## Task material:
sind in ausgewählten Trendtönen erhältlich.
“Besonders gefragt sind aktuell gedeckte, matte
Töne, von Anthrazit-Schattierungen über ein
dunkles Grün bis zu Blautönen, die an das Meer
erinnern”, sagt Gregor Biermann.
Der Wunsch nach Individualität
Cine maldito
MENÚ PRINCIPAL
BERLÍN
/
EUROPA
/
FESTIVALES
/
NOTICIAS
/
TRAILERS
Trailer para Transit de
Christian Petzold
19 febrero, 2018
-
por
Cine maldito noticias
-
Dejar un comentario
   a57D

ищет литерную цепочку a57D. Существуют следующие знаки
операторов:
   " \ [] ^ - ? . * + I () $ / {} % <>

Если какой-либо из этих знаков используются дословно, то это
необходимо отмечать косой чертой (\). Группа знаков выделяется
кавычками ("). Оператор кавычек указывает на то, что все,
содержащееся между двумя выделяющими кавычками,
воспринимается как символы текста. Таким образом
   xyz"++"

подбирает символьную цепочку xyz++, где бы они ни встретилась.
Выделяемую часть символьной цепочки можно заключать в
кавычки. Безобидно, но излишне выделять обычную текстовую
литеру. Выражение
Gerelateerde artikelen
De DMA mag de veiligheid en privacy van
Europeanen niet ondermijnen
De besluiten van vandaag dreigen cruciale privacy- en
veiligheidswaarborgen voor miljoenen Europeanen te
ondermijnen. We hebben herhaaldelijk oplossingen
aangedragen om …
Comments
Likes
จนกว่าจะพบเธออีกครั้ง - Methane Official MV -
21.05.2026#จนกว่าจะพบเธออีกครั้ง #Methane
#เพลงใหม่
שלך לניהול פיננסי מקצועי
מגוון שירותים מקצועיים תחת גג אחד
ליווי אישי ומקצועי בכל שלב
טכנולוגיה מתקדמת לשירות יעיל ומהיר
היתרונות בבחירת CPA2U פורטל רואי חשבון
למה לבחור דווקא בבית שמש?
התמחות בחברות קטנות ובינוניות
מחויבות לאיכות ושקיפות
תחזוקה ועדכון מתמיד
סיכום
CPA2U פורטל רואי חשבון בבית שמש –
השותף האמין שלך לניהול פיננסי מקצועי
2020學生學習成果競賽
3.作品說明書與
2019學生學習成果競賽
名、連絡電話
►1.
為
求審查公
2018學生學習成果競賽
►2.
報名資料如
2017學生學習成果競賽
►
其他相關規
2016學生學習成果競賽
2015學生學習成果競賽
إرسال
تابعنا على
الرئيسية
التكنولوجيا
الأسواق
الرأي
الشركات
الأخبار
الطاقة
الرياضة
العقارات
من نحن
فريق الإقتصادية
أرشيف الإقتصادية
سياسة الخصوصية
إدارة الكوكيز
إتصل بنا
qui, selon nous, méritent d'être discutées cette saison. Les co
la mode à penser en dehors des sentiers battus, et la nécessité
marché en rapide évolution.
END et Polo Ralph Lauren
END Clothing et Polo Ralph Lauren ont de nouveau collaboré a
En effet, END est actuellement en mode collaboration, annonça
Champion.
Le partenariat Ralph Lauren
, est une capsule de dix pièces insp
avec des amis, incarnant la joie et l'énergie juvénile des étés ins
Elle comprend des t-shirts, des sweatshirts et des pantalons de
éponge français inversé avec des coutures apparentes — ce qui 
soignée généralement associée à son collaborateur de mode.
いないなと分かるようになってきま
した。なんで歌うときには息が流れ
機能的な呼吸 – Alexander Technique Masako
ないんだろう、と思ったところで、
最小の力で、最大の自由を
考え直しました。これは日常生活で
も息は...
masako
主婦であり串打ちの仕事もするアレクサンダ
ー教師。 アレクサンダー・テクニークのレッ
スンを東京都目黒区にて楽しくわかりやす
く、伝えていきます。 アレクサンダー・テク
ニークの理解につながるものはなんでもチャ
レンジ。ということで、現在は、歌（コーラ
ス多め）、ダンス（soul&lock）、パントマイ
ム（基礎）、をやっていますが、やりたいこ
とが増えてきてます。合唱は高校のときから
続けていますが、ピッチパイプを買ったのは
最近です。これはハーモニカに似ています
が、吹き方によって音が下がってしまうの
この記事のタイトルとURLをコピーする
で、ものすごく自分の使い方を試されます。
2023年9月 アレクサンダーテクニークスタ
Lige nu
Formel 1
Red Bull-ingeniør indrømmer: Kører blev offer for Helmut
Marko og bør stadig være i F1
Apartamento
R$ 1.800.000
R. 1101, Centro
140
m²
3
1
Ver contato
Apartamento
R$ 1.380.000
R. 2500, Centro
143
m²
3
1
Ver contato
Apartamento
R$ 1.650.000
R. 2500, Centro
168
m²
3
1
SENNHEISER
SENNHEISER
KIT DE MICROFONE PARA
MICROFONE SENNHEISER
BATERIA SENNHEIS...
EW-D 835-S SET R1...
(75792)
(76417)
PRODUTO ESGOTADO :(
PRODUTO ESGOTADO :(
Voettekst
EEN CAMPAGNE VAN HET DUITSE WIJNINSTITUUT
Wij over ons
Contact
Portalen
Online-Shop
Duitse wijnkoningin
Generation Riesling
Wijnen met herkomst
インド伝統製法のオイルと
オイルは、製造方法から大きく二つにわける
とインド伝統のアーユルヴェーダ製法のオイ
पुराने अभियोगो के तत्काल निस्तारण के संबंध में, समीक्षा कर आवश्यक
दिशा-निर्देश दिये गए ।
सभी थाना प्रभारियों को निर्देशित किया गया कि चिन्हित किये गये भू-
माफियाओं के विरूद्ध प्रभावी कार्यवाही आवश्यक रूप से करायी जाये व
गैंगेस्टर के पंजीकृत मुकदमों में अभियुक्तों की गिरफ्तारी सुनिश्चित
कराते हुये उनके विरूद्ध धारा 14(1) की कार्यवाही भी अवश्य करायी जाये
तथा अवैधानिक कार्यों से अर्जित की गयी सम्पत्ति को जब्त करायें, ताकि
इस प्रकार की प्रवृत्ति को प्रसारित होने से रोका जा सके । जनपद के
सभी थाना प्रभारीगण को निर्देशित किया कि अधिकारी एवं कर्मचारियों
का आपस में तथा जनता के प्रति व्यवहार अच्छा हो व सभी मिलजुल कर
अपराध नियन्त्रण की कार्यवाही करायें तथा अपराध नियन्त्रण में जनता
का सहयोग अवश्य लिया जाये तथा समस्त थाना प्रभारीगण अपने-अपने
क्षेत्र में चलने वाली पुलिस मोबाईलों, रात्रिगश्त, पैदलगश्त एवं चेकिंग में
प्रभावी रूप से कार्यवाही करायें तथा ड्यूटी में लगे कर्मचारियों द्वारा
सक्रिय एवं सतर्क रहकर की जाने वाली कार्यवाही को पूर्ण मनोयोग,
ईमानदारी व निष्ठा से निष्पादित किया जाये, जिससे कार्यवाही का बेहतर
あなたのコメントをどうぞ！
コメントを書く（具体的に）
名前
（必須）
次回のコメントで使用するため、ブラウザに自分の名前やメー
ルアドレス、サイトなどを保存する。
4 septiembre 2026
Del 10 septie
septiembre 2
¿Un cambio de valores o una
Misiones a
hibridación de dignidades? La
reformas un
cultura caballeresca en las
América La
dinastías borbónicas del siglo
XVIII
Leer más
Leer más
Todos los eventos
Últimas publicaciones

## Your instructions:
Retype all of the records so that every line matches the original exactly.

## Answer to the problem:
sind in ausgewählten Trendtönen erhältlich.
“Besonders gefragt sind aktuell gedeckte, matte
Töne, von Anthrazit-Schattierungen über ein
dunkles Grün bis zu Blautönen, die an das Meer
erinnern”, sagt Gregor Biermann.
Der Wunsch nach Individualität
Cine maldito
MENÚ PRINCIPAL
BERLÍN
/
EUROPA
/
FESTIVALES
/
NOTICIAS
/
TRAILERS
Trailer para Transit de
Christian Petzold
19 febrero, 2018
-
por
Cine maldito noticias
-
Dejar un comentario
   a57D

ищет литерную цепочку a57D. Существуют следующие знаки
операторов:
   " \ [] ^ - ? . * + I () $ / {} % <>

Если какой-либо из этих знаков используются дословно, то это
необходимо отмечать косой чертой (\). Группа знаков выделяется
кавычками ("). Оператор кавычек указывает на то, что все,
содержащееся между двумя выделяющими кавычками,
воспринимается как символы текста. Таким образом
   xyz"++"

подбирает символьную цепочку xyz++, где бы они ни встретилась.
Выделяемую часть символьной цепочки можно заключать в
кавычки. Безобидно, но излишне выделять обычную текстовую
литеру. Выражение
Gerelateerde artikelen
De DMA mag de veiligheid en privacy van
Europeanen niet ondermijnen
De besluiten van vandaag dreigen cruciale privacy- en
veiligheidswaarborgen voor miljoenen Europeanen te
ondermijnen. We hebben herhaaldelijk oplossingen
aangedragen om …
Comments
Likes
จนกว่าจะพบเธออีกครั้ง - Methane Official MV -
21.05.2026#จนกว่าจะพบเธออีกครั้ง #Methane
#เพลงใหม่
שלך לניהול פיננסי מקצועי
מגוון שירותים מקצועיים תחת גג אחד
ליווי אישי ומקצועי בכל שלב
טכנולוגיה מתקדמת לשירות יעיל ומהיר
היתרונות בבחירת CPA2U פורטל רואי חשבון
למה לבחור דווקא בבית שמש?
התמחות בחברות קטנות ובינוניות
מחויבות לאיכות ושקיפות
תחזוקה ועדכון מתמיד
סיכום
CPA2U פורטל רואי חשבון בבית שמש –
השותף האמין שלך לניהול פיננסי מקצועי
2020學生學習成果競賽
3.作品說明書與
2019學生學習成果競賽
名、連絡電話
►1.
為
求審查公
2018學生學習成果競賽
►2.
報名資料如
2017學生學習成果競賽
►
其他相關規
2016學生學習成果競賽
2015學生學習成果競賽
إرسال
تابعنا على
الرئيسية
التكنولوجيا
الأسواق
الرأي
الشركات
الأخبار
الطاقة
الرياضة
العقارات
من نحن
فريق الإقتصادية
أرشيف الإقتصادية
سياسة الخصوصية
إدارة الكوكيز
إتصل بنا
qui, selon nous, méritent d'être discutées cette saison. Les co
la mode à penser en dehors des sentiers battus, et la nécessité
marché en rapide évolution.
END et Polo Ralph Lauren
END Clothing et Polo Ralph Lauren ont de nouveau collaboré a
En effet, END est actuellement en mode collaboration, annonça
Champion.
Le partenariat Ralph Lauren
, est une capsule de dix pièces insp
avec des amis, incarnant la joie et l'énergie juvénile des étés ins
Elle comprend des t-shirts, des sweatshirts et des pantalons de
éponge français inversé avec des coutures apparentes — ce qui 
soignée généralement associée à son collaborateur de mode.
いないなと分かるようになってきま
した。なんで歌うときには息が流れ
機能的な呼吸 – Alexander Technique Masako
ないんだろう、と思ったところで、
最小の力で、最大の自由を
考え直しました。これは日常生活で
も息は...
masako
主婦であり串打ちの仕事もするアレクサンダ
ー教師。 アレクサンダー・テクニークのレッ
スンを東京都目黒区にて楽しくわかりやす
く、伝えていきます。 アレクサンダー・テク
ニークの理解につながるものはなんでもチャ
レンジ。ということで、現在は、歌（コーラ
ス多め）、ダンス（soul&lock）、パントマイ
ム（基礎）、をやっていますが、やりたいこ
とが増えてきてます。合唱は高校のときから
続けていますが、ピッチパイプを買ったのは
最近です。これはハーモニカに似ています
が、吹き方によって音が下がってしまうの
この記事のタイトルとURLをコピーする
で、ものすごく自分の使い方を試されます。
2023年9月 アレクサンダーテクニークスタ
Lige nu
Formel 1
Red Bull-ingeniør indrømmer: Kører blev offer for Helmut
Marko og bør stadig være i F1
Apartamento
R$ 1.800.000
R. 1101, Centro
140
m²
3
1
Ver contato
Apartamento
R$ 1.380.000
R. 2500, Centro
143
m²
3
1
Ver contato
Apartamento
R$ 1.650.000
R. 2500, Centro
168
m²
3
1
SENNHEISER
SENNHEISER
KIT DE MICROFONE PARA
MICROFONE SENNHEISER
BATERIA SENNHEIS...
EW-D 835-S SET R1...
(75792)
(76417)
PRODUTO ESGOTADO :(
PRODUTO ESGOTADO :(
Voettekst
EEN CAMPAGNE VAN HET DUITSE WIJNINSTITUUT
Wij over ons
Contact
Portalen
Online-Shop
Duitse wijnkoningin
Generation Riesling
Wijnen met herkomst
インド伝統製法のオイルと
オイルは、製造方法から大きく二つにわける
とインド伝統のアーユルヴェーダ製法のオイ
पुराने अभियोगो के तत्काल निस्तारण के संबंध में, समीक्षा कर आवश्यक
दिशा-निर्देश दिये गए ।
सभी थाना प्रभारियों को निर्देशित किया गया कि चिन्हित किये गये भू-
माफियाओं के विरूद्ध प्रभावी कार्यवाही आवश्यक रूप से करायी जाये व
गैंगेस्टर के पंजीकृत मुकदमों में अभियुक्तों की गिरफ्तारी सुनिश्चित
कराते हुये उनके विरूद्ध धारा 14(1) की कार्यवाही भी अवश्य करायी जाये
तथा अवैधानिक कार्यों से अर्जित की गयी सम्पत्ति को जब्त करायें, ताकि
इस प्रकार की प्रवृत्ति को प्रसारित होने से रोका जा सके । जनपद के
सभी थाना प्रभारीगण को निर्देशित किया कि अधिकारी एवं कर्मचारियों
का आपस में तथा जनता के प्रति व्यवहार अच्छा हो व सभी मिलजुल कर
अपराध नियन्त्रण की कार्यवाही करायें तथा अपराध नियन्त्रण में जनता
का सहयोग अवश्य लिया जाये तथा समस्त थाना प्रभारीगण अपने-अपने
क्षेत्र में चलने वाली पुलिस मोबाईलों, रात्रिगश्त, पैदलगश्त एवं चेकिंग में
प्रभावी रूप से कार्यवाही करायें तथा ड्यूटी में लगे कर्मचारियों द्वारा
सक्रिय एवं सतर्क रहकर की जाने वाली कार्यवाही को पूर्ण मनोयोग,
ईमानदारी व निष्ठा से निष्पादित किया जाये, जिससे कार्यवाही का बेहतर
あなたのコメントをどうぞ！
コメントを書く（具体的に）
名前
（必須）
次回のコメントで使用するため、ブラウザに自分の名前やメー
ルアドレス、サイトなどを保存する。
4 septiembre 2026
Del 10 septie
septiembre 2
¿Un cambio de valores o una
Misiones a
hibridación de dignidades? La
reformas un
cultura caballeresca en las
América La
dinastías borbónicas del siglo
XVIII
Leer más
Leer más
Todos los eventos
Últimas publicaciones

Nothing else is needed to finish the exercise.